A Light Touch
A Light Touch

The other day I went to get a haircut (yes, even though I don’t have the hair I used to have, I still go to a barber shop from time to time). The stylist was a nice young lady, and she was good at carrying a conversation. I began to notice as she continued her work, however, that her touch was anything but gentle. She combed with vigor, leaving what I imagined were indentations on my tender scalp. At the end she hefted the clippers to trim up the hairs on my neck- I’m not entirely certain she didn’t leave scars. I have experienced haircuts in the past that were given much more gently, and the results were the same minus the mental and physical scarring. As I drove away I started to think about the applications here to laboratory safety.

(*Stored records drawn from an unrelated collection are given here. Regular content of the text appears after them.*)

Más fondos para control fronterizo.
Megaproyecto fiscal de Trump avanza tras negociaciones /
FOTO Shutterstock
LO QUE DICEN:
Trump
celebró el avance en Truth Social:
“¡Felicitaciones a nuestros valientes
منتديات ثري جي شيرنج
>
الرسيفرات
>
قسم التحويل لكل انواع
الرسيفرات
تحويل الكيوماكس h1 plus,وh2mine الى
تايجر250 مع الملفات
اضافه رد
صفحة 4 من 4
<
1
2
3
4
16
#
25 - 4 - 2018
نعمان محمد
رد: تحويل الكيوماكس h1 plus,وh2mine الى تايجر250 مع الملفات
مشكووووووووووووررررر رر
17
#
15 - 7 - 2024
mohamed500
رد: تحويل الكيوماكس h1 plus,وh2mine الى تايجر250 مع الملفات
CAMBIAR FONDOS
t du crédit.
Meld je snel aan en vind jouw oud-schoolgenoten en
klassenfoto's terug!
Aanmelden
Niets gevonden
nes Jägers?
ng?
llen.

In my years as a Lab Safety Officer, I have had to learn how to give feedback to those in the lab who are not following proper safety procedures. It is important. Usually if I need to speak to someone, they are in danger of becoming injured or exposed to some hazard. The safety coaching moment is necessary.

The book Crucial Confrontations (by Grenny, McMillan, and Switzler) is an excellent resource which can be used to teach how to provide important coaching in any setting. One thing I learned to remember from that book is that if someone is acting in a way they shouldn’t – if they are doing something unsafe, for example – there are at least six possible sources of influence potentially guiding the action(s). Let’s use an example: You walk into the lab and see Mary on the phone at the hematology bench with no lab coat and no gloves. Why is she doing that? Did she have proper training? Is the PPE located in a convenient area for staff to get quickly? Was Mary on her way to a break but no one else was there to answer the phone? Is Mary a non-compliant person? Is Mary following the general safety culture in the lab?

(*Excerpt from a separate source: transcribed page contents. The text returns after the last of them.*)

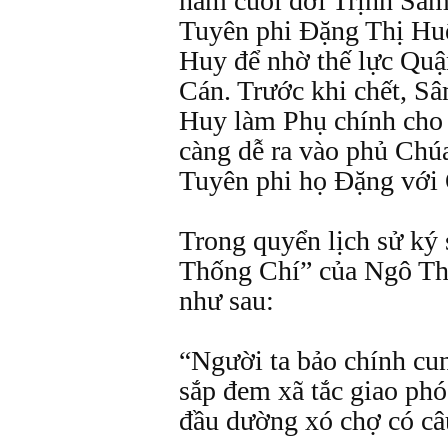
năm cuối đời Trịnh Sâm
Tuyên phi Đặng Thị Huệ
Huy để nhờ thế lực Quậ
Cán. Trước khi chết, S
Huy làm Phụ chính cho 
càng dễ ra vào phủ Chúa
Tuyên phi họ Đặng với 
Trong quyển lịch sử ký
Thống Chí” của Ngô Thì
như sau:
“Người ta bảo chính cun
sắp đem xã tắc giao ph
đầu dường xó chợ có câ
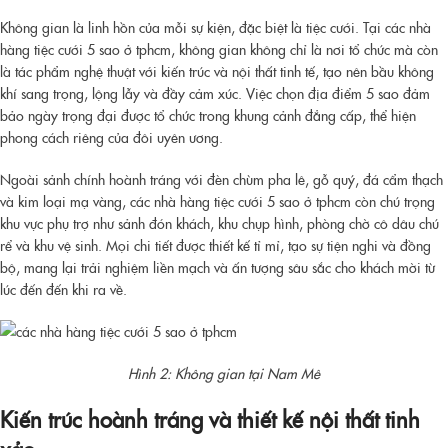
Không gian là linh hồn của mỗi sự kiện, đặc biệt là tiệc cưới. Tại các nhà
hàng tiệc cưới 5 sao ở tphcm, không gian không chỉ là nơi tổ chức mà còn
là tác phẩm nghệ thuật với kiến trúc và nội thất tinh tế, tạo nên bầu không
khí sang trọng, lộng lẫy và đầy cảm xúc. Việc chọn địa điểm 5 sao đảm
bảo ngày trọng đại được tổ chức trong khung cảnh đẳng cấp, thể hiện
phong cách riêng của đôi uyên ương.
Ngoài sảnh chính hoành tráng với đèn chùm pha lê, gỗ quý, đá cẩm thạch
và kim loại mạ vàng, các nhà hàng tiệc cưới 5 sao ở tphcm còn chú trọng
khu vực phụ trợ như sảnh đón khách, khu chụp hình, phòng chờ cô dâu chú
rể và khu vệ sinh. Mọi chi tiết được thiết kế tỉ mỉ, tạo sự tiện nghi và đồng
bộ, mang lại trải nghiệm liền mạch và ấn tượng sâu sắc cho khách mời từ
lúc đến đến khi ra về.
Hình 2: Không gian tại Nam Mê
Kiến trúc hoành tráng và thiết kế nội thất tinh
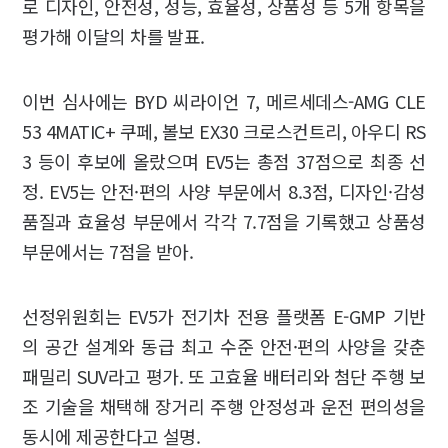
로 디자인, 안전성, 성능, 효율성, 상품성 등 5개 항목을
평가해 이달의 차를 발표.
이번 심사에는 BYD 씨라이언 7, 메르세데스-AMG CLE
53 4MATIC+ 쿠페, 볼보 EX30 크로스컨트리, 아우디 RS
3 등이 후보에 올랐으며 EV5는 총점 37점으로 최종 선
정. EV5는 안전·편의 사양 부문에서 8.3점, 디자인·감성
품질과 효율성 부문에서 각각 7.7점을 기록했고 상품성
부문에서는 7점을 받아.
선정위원회는 EV5가 전기차 전용 플랫폼 E-GMP 기반
의 공간 설계와 동급 최고 수준 안전·편의 사양을 갖춘
패밀리 SUV라고 평가. 또 고효율 배터리와 첨단 주행 보
조 기술을 채택해 장거리 주행 안정성과 운전 편의성을
동시에 제공한다고 설명.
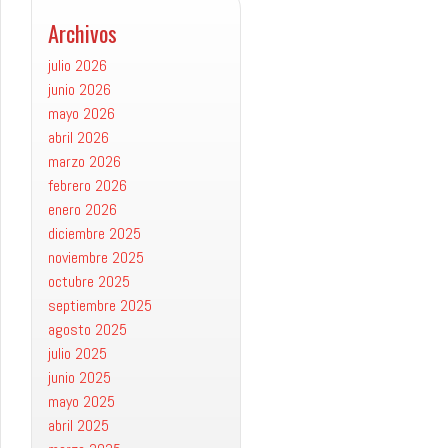
Archivos
julio 2026
junio 2026
mayo 2026
abril 2026
marzo 2026
febrero 2026
enero 2026
diciembre 2025
noviembre 2025
octubre 2025
septiembre 2025
agosto 2025
julio 2025
junio 2025
mayo 2025
abril 2025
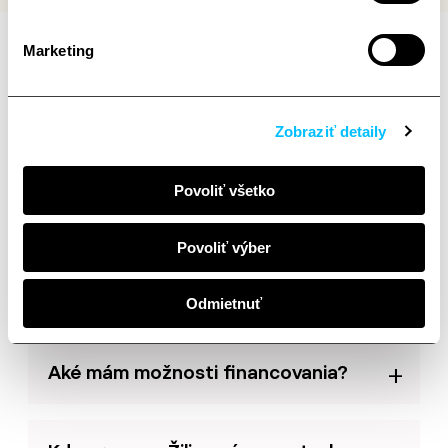
Marketing
Často kladené otázky
Zobraziť detaily
Mám záujem o bývanie v Kvetnici.
Povoliť všetko
Kde nájdem ponuku voľných bytov?
Povoliť výber
Kedy budú novostavby hotové?
Odmietnuť
Aké mám možnosti financovania?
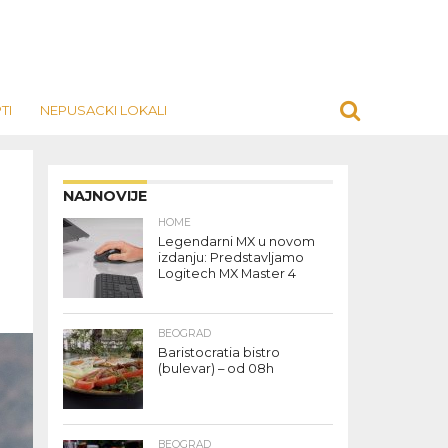
TI
NEPUSACKI LOKALI
NAJNOVIJE
HOME
Legendarni MX u novom
izdanju: Predstavljamo
Logitech MX Master 4
BEOGRAD
Baristocratia bistro
(bulevar) – od 08h
BEOGRAD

How you approach Mary here is critical. You could yell at her. You could angrily tell her to get PPE since you’ve discussed this with her before. You could tell her she will be written up. Then Mary hangs up the phone and tells you she just learned her mother has passed away. That certainly changes the scenario, and it casts a negative (perhaps permanent) pall on your working relationship. That will be difficult to change, and it will be difficult to influence Mary in any way about safety in the future. It is vital to be careful about any coaching event you have in the laboratory. Your approach affects the outcome, and much of that approach is determined by what you are thinking as you begin. A light touch in a coaching situation will produce more gains than a heavy hand. It will also build your credibility as a safety advocate in the department.

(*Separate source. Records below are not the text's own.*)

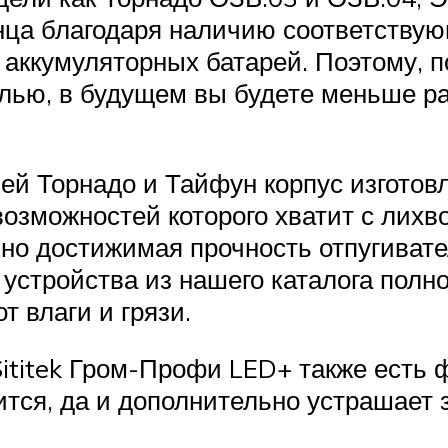
нца благодаря наличию соответству
аккумуляторных батарей. Поэтому, п
лью, в будущем вы будете меньше ра
лей Торнадо и Тайфун корпус изготов
озможностей которого хватит с лихв
о достижимая прочность отпугивател
е устройства из нашего каталога полн
т влаги и грязи.
titek Гром-Профи LED+ также есть ф
тся, да и дополнительно устрашает 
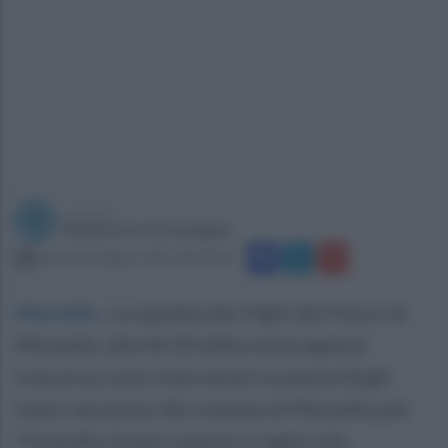
a cura di
Redazione Ottopagine
giovedì 23 giugno 2022 alle 09:30
Montella
.
La squadra dei Vigili del Fuoco di
Montella, alle 00.30 della notte appena
trascorsa, sono intervenuti in piazza Degli
Irpini, nei pressi del comune di Montella, per
l'incendio di due casette in legno che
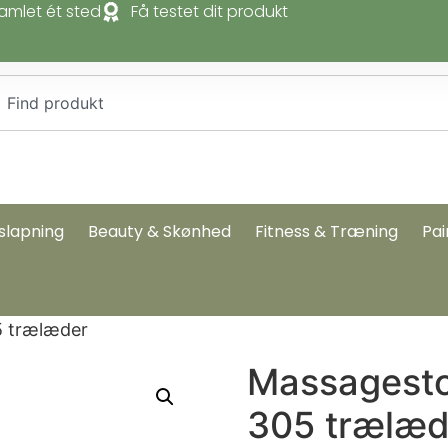
amlet ét sted
Få testet dit produkt
slapning
Beauty & Skønhed
Fitness & Træning
Pai
5 trælæder
Massagesto
305 trælæd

Approaching Mary is the right thing to do, no matter her situation. She is at a lab bench touching contaminated surfaces with no PPE. That needs to be dealt handled. If you ignore it, you promote the behavior, and if others witness that then you are responsible for untold harm to the overall lab safety culture. Even if Mary tells you she received bad news, it is still important to call her on her inappropriate safety behavior, especially if you have seen the behavior before - but it should be done at a later time.

Haircuts and coaching for lab safety occur in very different arenas, but performing these actions with a gentle, light touch is one way to make sure the outcome is positive. A light touch can help ensure there are no types of scars, and a good outcome in the lab helps improve the overall culture, a goal every lab safety professional should desire.